We hereby grant the Allyns' request for attorney's fees on appeal pursuant to A.R.S. § 12-341.01, and direct that Martha Allyn's recovery of attorney's fees for proceedings in the superior court abide the outcome of the claim against her. The Allyns may file a request for their fees incurred on appeal in accordance with Rule 21(c), Arizona Rules of Civil Appellate Procedure.
JACOBSON, P.J., and GRANT, C.J., concur.
. The underlined portions of the quoted material were typewritten on blank lines on a pre-printed form.
. The bank asserted at oral argument that other documents not part of the record also evidenced the extension agreement.
. Compare Washington Nat. Trust Co. v.

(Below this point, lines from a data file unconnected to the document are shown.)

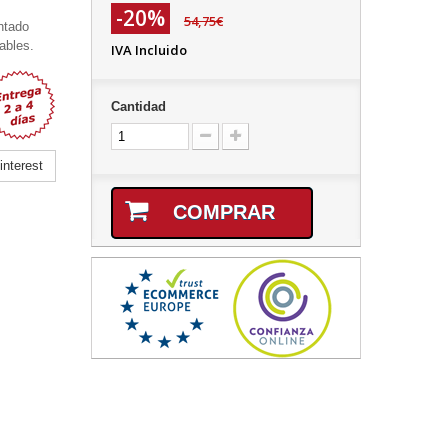
-20%
54,75€
ntado
ables.
IVA Incluido
Cantidad
nterest
COMPRAR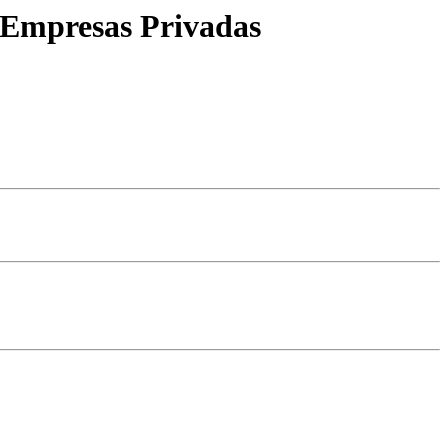
 Empresas Privadas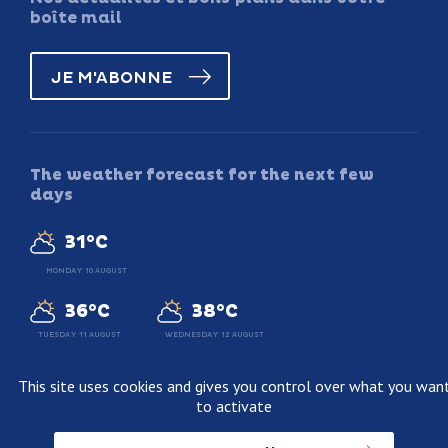
boîte mail
JE M'ABONNE
The weather forecast for the next few
days
31°C
MONDAY 10 AUGUST
36°C
38°C
TUESDAY 11 AUGUST
WEDNESDAY 12 AUGUST
This site uses cookies and gives you control over what you wan
to activate
Legal information
Terms and conditions of sale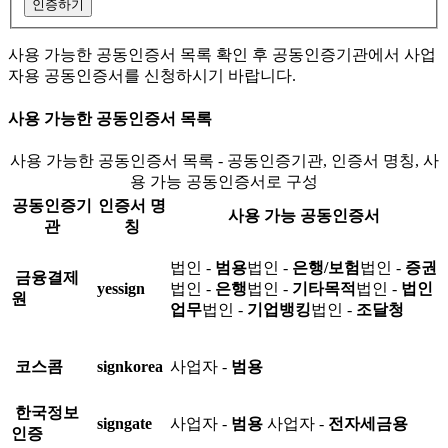
인증하기
사용 가능한 공동인증서 목록 확인 후 공동인증기관에서 사업
자용 공동인증서를 신청하시기 바랍니다.
사용 가능한 공동인증서 목록
사용 가능한 공동인증서 목록 - 공동인증기관, 인증서 명칭, 사
용 가능 공동인증서로 구성
공동인증기
인증서 명
사용 가능 공동인증서
관
칭
법인 -
범용
법인 -
은행/보험
법인 -
증권
금융결제
yessign
법인 -
은행
법인 -
기타목적
법인 -
법인
원
업무
법인 -
기업뱅킹
법인 -
조달청
코스콤
signkorea
사업자 -
범용
한국정보
signgate
사업자 -
범용
사업자 -
전자세금용
인증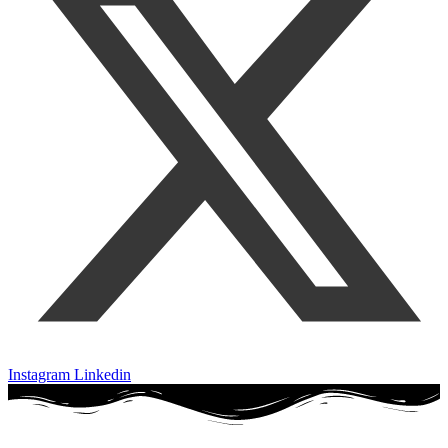
Instagram
Linkedin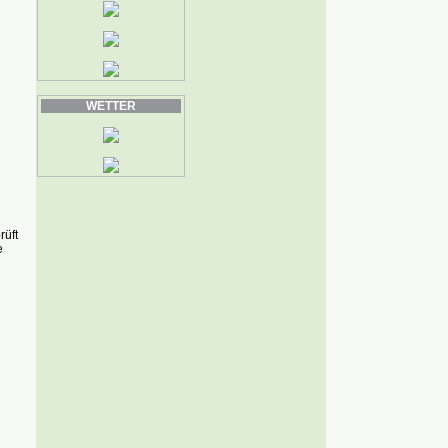
WETTER
rüft
e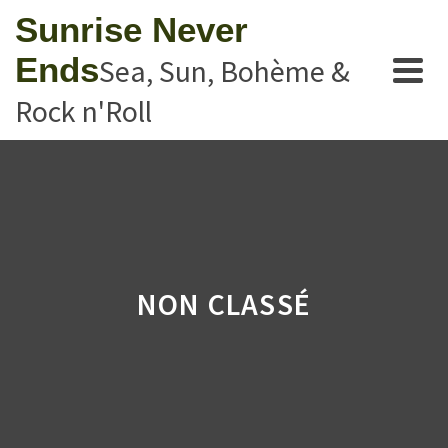
Sunrise Never
Ends
Sea, Sun, Bohème &
Rock n'Roll
NON CLASSÉ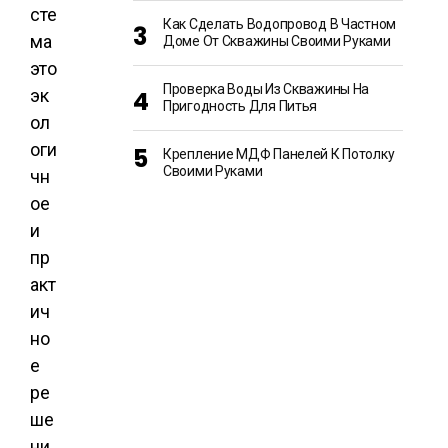
сте
Как Сделать Водопровод В Частном
ма
Доме От Скважины Своими Руками
это
Проверка Воды Из Скважины На
эк
Пригодность Для Питья
ол
оги
Крепление МДФ Панелей К Потолку
Своими Руками
чн
ое
и
пр
акт
ич
но
е
ре
ше
ни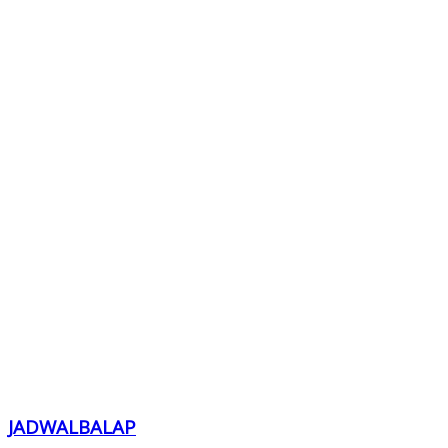
JADWALBALAP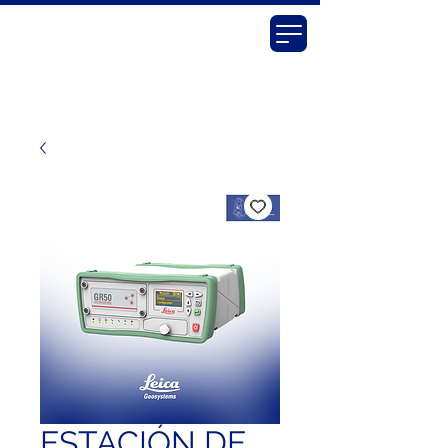
ESTACIÓN DE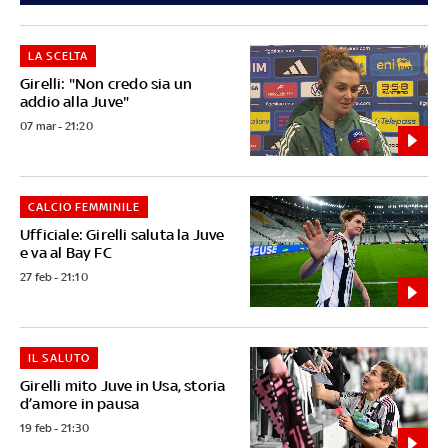
LA SCELTA
Girelli: "Non credo sia un
addio alla Juve"
07 mar - 21:20
CALCIO FEMMINILE
Ufficiale: Girelli saluta la Juve
e va al Bay FC
27 feb - 21:10
IL SALUTO
Girelli mito Juve in Usa, storia
d’amore in pausa
19 feb - 21:30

W.M. Dary Co., 116 Ariz. 171, 568 P.2d 1069 (1977) and Cecil Lawter Real Estate School v. Town & Country Shopping Center Co., 143 Ariz. 527, 694 P.2d 815 (App.1985) (reasonable inference test) with Grain Dealers Mut. Ins. Co. v. James, 118 Ariz. 116, 575 P.2d 315 (1978); Sellers v. Allstate Ins. Co., 113 Ariz. 419, 555 P.2d 1113 (1976) (slightest doubt or any inference test). See also Wisener v. State, 123 Ariz. 148, 598 P.2d 511 (1979); Matter of Estate of Kerr, 137 Ariz. 25, 667 P.2d 1351 (App.1983) (restating both reasonable inference and any inference tests). See generally J. Bouma and K. Parker, Summary Judgment in Arizona: A Call For A New Standard, 26 Ariz. Attorney 24 (March 1990) (noting conflict among Arizona decisions and citing cases).
. Although the bank's brief on appeal cites Rule IV(b), Uniform Rules of Practice of the Superior Court, the superior court did not rely on this rule in awarding summary judgment. The rule provides in relevant part: "[I]f the opposing party [to a motion] does not serve and file the required answering memorandum . such non-compliance may be deemed a consent to the denial or granting of the motion, and the court may dispose of the motion summarily". The superior court judge here chose not to invoke this rule to avoid a decision on the merits. She instead merely vacated oral argument and proceeded to review the record and decide the merits of the motion despite the lack of a response. We therefore do not decide whether Rule IV(b) may be applied under these circumstances, or how that rule should be interpreted in light of Rule 56 and Rule 41(b) of the Arizona Rules of Civil Procedure.